(Radio Iowa) – A filmmaker who was born in Italy and now calls Iowa home says shooting should wrap today (Friday) in Oskaloosa on the first round of filming on his latest movie. Max Leonida, the Film Artist-in-Residence at William Penn University, says after spending much of his life in his native country and then a decade in Los Angeles, he’s thrilled to be directing his latest work, “Winter Harvest,” in the Hawkeye State, what he calls a viable location for filmmakers. “Working in such a beautiful community where everybody is so supportive,” Leonida says, “we realized that basically filming over here, even if there’s not a real tax incentive, and we can work on that in the future, we can go to the legislators and try to rebuild some kind of film commission and tax rebate so that we can attract other production here.”
A movie that costs two-million dollars to make in Iowa, he says, would’ve run 15- or 20-million in Hollywood. Some scenes were shot in Ottumwa, with others in Des Moines, including at the Iowa Capitol, though the majority of the three weeks of filming was in Oskaloosa. The 54-year-old Leonida tells Radio Iowa they’ll be taking a break for the next few weeks, then will resume filming in Italy for another month or so. Many local Iowans and William Penn students and staff are being used in the film, as actors, extras and as members of the crew. “Some of them were so committed, so passionate and overachieving on the set that we decided to bring some of them with us in Italy. How about that?” Leonida says. “How many universities can claim that they’re making a feature film and bringing the students overseas, not for an internship, for a real job? I think it’s pretty cool.”
Leonida is passionate about how he and his wife became U-S citizens in Iowa in 2022. He says he intends to return to Oskaloosa with his team to begin editing and producing the film. “Students will be exposed to some high level professionals working on the editing, and usually post-production, the whole process takes two or three months, so let’s say January, February, March,” Leonida says, “so by April, we should be done with the first good final cut.”

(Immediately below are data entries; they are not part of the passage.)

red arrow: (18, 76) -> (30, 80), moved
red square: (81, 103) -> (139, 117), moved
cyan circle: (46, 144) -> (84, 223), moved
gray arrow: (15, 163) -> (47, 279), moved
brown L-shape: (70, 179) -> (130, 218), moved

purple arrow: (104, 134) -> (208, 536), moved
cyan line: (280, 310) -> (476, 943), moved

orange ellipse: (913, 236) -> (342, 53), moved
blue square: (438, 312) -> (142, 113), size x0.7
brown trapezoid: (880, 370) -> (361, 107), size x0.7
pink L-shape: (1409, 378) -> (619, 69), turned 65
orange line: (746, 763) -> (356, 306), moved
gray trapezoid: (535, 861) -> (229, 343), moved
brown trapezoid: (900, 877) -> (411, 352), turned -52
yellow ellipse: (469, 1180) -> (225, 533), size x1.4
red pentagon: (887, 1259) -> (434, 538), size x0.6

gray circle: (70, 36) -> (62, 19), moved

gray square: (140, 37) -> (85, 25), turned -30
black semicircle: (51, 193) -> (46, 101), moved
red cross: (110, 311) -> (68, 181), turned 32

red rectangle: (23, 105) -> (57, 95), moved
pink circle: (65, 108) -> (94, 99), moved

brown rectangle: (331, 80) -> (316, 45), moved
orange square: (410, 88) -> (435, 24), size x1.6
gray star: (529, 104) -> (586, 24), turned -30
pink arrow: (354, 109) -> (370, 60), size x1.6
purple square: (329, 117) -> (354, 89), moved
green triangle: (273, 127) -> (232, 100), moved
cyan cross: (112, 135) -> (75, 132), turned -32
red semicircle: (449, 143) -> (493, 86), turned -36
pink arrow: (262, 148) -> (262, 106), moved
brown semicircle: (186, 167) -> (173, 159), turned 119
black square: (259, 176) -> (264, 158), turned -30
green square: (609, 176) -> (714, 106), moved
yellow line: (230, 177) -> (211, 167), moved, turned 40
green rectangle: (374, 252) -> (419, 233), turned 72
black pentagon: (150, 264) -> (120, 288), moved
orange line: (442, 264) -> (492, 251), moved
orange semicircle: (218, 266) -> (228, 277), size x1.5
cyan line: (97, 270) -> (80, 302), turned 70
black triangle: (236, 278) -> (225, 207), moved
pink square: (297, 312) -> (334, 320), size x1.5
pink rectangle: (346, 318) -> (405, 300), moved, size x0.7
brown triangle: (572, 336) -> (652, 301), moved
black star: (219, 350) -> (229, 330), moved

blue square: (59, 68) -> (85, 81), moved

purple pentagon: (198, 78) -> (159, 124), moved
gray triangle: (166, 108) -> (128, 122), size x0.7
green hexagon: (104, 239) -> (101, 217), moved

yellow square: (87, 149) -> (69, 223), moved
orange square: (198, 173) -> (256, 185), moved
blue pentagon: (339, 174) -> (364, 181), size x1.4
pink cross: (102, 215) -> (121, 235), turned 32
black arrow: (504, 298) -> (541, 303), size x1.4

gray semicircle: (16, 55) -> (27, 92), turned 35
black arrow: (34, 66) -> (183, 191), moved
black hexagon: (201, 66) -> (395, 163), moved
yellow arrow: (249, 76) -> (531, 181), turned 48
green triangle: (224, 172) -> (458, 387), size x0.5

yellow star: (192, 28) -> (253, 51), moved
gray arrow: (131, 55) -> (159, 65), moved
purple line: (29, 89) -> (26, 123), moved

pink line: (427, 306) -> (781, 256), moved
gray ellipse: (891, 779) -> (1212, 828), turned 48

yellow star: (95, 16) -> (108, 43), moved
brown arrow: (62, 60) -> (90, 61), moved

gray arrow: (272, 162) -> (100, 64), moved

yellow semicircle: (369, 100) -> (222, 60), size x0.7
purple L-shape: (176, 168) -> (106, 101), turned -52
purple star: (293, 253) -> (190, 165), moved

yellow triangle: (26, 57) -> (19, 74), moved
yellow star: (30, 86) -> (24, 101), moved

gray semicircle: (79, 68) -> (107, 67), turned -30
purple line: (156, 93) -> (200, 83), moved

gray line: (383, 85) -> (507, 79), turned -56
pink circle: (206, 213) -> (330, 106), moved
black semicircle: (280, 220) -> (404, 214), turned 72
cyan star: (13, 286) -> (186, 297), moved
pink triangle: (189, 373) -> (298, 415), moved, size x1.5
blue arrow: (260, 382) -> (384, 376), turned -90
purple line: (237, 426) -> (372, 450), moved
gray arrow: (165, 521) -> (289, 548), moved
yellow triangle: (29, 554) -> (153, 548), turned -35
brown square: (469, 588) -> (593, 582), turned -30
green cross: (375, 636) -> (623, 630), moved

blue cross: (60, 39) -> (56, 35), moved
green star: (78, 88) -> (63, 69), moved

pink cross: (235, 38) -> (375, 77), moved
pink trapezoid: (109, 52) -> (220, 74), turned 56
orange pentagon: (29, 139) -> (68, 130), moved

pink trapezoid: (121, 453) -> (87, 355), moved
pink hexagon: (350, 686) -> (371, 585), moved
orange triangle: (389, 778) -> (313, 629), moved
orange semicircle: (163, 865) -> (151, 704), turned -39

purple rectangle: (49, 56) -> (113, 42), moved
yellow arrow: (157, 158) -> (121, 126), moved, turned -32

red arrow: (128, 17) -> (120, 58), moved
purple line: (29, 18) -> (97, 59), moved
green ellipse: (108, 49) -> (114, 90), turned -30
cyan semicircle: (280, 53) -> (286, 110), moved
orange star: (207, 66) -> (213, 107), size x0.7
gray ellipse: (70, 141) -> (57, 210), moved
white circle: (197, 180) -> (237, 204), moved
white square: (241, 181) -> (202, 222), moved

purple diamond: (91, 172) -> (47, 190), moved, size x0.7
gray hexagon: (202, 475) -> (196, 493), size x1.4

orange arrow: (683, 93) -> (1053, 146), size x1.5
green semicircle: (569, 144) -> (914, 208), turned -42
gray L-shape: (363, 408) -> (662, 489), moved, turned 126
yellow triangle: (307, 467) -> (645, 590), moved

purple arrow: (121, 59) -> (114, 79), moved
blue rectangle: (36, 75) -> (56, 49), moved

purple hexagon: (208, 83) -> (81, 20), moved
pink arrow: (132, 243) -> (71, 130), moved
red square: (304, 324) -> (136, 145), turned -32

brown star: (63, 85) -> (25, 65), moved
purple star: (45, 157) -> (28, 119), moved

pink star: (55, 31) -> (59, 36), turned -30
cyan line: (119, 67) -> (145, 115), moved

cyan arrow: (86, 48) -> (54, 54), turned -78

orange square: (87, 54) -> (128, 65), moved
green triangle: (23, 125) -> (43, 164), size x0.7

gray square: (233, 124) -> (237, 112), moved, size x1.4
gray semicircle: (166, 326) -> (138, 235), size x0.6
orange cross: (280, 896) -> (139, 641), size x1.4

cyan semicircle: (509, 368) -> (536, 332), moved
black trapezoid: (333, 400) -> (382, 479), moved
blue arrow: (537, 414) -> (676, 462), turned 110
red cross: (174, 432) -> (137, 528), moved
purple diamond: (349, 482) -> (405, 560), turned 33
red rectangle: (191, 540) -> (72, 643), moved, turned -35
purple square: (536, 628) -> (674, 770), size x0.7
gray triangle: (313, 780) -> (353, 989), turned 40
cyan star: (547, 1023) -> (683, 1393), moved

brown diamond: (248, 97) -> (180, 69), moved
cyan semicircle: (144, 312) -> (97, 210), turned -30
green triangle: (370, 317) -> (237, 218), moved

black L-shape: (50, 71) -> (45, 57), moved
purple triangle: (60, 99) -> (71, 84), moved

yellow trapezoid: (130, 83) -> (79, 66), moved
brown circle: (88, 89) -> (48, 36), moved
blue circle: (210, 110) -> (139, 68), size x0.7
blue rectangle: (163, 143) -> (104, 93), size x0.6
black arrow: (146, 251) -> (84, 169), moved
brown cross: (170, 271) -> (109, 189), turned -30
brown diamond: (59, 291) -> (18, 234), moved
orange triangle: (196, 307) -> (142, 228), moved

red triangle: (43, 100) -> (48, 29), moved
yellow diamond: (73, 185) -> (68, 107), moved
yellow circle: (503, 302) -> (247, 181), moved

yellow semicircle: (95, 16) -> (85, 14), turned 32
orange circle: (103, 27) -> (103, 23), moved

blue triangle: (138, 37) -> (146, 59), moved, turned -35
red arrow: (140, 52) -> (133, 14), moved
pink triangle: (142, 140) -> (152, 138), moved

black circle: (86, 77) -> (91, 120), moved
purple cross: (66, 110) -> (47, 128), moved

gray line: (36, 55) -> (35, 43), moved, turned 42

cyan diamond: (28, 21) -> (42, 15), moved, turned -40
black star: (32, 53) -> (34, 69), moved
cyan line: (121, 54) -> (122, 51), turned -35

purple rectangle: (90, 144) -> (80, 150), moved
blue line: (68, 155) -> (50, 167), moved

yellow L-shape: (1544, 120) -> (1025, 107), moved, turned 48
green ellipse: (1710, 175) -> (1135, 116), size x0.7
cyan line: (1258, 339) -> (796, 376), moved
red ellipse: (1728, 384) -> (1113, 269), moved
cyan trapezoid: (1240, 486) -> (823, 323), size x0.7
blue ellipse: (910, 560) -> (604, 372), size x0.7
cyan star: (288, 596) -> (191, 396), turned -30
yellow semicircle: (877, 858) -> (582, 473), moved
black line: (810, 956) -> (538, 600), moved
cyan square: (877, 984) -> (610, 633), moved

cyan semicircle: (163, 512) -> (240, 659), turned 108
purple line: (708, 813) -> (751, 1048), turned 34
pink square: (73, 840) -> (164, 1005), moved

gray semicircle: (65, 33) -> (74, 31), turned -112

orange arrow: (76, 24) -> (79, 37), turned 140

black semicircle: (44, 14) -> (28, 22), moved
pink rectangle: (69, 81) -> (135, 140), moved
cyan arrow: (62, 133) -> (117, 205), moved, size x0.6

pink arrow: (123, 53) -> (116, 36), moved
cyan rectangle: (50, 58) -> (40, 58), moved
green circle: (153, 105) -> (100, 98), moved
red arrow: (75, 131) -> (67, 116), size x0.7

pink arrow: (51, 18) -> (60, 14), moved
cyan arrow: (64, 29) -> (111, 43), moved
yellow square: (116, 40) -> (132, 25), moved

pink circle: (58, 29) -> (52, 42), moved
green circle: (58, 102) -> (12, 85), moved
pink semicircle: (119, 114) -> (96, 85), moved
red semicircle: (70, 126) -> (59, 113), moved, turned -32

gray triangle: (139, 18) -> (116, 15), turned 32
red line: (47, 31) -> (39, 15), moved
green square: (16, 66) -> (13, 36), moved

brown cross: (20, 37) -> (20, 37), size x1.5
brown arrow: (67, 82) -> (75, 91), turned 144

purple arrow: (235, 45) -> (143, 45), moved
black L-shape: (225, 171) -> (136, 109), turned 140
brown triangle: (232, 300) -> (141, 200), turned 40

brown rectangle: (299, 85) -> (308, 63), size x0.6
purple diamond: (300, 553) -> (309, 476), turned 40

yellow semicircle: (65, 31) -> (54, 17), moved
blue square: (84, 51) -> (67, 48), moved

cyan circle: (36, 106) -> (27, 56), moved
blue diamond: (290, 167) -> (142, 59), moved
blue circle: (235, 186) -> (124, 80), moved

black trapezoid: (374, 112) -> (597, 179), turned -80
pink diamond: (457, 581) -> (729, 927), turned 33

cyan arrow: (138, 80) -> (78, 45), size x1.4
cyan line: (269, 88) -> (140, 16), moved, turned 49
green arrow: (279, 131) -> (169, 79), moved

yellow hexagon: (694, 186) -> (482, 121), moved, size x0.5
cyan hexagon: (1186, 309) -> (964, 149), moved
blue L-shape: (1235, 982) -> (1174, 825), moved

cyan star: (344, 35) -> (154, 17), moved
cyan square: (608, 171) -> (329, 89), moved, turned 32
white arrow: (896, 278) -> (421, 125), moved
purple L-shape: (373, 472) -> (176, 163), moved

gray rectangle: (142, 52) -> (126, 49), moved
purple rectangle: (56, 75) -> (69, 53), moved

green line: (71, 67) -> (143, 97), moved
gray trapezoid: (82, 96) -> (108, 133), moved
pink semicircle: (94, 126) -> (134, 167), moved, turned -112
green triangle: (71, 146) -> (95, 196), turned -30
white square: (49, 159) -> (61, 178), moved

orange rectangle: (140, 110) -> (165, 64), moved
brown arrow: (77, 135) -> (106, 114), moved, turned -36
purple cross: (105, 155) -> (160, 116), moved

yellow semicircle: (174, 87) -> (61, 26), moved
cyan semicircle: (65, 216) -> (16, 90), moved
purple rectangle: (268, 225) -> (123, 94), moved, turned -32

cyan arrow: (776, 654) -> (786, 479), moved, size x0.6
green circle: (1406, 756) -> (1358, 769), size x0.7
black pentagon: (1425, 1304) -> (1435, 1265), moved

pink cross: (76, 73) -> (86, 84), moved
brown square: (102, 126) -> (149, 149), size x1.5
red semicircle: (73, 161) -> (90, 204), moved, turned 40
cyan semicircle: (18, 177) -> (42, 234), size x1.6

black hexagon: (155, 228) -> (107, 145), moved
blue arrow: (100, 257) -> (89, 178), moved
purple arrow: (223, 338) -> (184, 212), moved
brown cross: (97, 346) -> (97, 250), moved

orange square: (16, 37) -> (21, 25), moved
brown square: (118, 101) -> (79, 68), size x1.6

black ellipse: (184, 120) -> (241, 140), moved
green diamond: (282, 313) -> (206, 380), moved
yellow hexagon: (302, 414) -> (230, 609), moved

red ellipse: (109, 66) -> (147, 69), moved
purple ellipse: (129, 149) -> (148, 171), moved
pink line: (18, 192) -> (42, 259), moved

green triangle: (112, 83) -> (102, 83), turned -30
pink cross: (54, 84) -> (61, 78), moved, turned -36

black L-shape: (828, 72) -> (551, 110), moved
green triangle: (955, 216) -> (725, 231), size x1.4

The film is set in the early 1980s and follows the story of an American military general who’s kidnapped by an Italian terrorist group. Leonida has directed 28 previous films and says he got his start in the movies as a ten-year-old boy in Milan with a Super 8 camera. “That was not even a movie, actually. It was like, that was my crappy stuff that I was doing because I was in love with the job, of course, and I was willing to be a storyteller,” Leonida says, laughing. “So I involved all my friends, my sister, and I was doing some very poor and bad stuff, but that’s my beginning actually.”
Leonida plans to enter “Winter Harvest” in a variety of international film festivals, including Cannes (CAN), and intends to have the world premiere in Iowa in mid-2025.